Stored data entries:
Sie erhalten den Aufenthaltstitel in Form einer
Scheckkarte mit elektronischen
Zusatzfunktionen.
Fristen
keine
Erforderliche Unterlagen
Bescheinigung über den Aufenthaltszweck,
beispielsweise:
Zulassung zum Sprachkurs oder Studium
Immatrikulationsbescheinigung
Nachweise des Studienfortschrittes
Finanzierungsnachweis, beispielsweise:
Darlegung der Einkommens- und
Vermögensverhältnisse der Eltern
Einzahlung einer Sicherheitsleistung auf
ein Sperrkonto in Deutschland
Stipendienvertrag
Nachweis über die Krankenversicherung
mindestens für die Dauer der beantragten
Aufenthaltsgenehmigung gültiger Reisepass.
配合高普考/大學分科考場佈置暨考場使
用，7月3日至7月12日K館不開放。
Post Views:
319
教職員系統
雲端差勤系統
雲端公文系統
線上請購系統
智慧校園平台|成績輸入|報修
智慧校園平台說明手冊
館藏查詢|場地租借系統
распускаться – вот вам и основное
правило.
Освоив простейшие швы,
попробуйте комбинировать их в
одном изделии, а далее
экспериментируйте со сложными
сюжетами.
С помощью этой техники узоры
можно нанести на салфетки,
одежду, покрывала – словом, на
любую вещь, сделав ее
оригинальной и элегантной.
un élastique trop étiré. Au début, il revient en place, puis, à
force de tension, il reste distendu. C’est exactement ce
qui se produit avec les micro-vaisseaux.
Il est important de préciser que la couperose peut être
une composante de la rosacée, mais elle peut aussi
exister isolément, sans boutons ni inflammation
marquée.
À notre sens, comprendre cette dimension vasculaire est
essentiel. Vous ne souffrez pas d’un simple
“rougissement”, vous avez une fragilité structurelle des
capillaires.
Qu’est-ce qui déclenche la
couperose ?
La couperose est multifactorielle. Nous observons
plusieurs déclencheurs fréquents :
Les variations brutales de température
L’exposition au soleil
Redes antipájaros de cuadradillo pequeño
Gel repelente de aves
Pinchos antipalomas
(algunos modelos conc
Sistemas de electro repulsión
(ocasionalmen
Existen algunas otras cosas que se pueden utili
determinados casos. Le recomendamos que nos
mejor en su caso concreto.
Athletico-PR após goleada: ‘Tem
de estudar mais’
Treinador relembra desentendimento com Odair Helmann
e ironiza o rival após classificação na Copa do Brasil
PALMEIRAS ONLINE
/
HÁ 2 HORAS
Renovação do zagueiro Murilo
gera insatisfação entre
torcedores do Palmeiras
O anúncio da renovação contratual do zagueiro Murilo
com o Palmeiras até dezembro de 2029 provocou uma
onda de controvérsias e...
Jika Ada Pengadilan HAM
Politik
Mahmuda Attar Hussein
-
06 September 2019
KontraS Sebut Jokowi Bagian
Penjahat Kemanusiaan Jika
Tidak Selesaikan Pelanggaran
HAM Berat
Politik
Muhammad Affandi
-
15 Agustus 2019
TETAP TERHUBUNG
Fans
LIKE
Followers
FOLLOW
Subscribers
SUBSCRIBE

◆ **Work required**
Starting at the first line of the records above, please copy every line exactly through the line containing "попробуйте комбинировать их в", and stop there.

◆ **Final answer**
Sie erhalten den Aufenthaltstitel in Form einer
Scheckkarte mit elektronischen
Zusatzfunktionen.
Fristen
keine
Erforderliche Unterlagen
Bescheinigung über den Aufenthaltszweck,
beispielsweise:
Zulassung zum Sprachkurs oder Studium
Immatrikulationsbescheinigung
Nachweise des Studienfortschrittes
Finanzierungsnachweis, beispielsweise:
Darlegung der Einkommens- und
Vermögensverhältnisse der Eltern
Einzahlung einer Sicherheitsleistung auf
ein Sperrkonto in Deutschland
Stipendienvertrag
Nachweis über die Krankenversicherung
mindestens für die Dauer der beantragten
Aufenthaltsgenehmigung gültiger Reisepass.
配合高普考/大學分科考場佈置暨考場使
用，7月3日至7月12日K館不開放。
Post Views:
319
教職員系統
雲端差勤系統
雲端公文系統
線上請購系統
智慧校園平台|成績輸入|報修
智慧校園平台說明手冊
館藏查詢|場地租借系統
распускаться – вот вам и основное
правило.
Освоив простейшие швы,
попробуйте комбинировать их в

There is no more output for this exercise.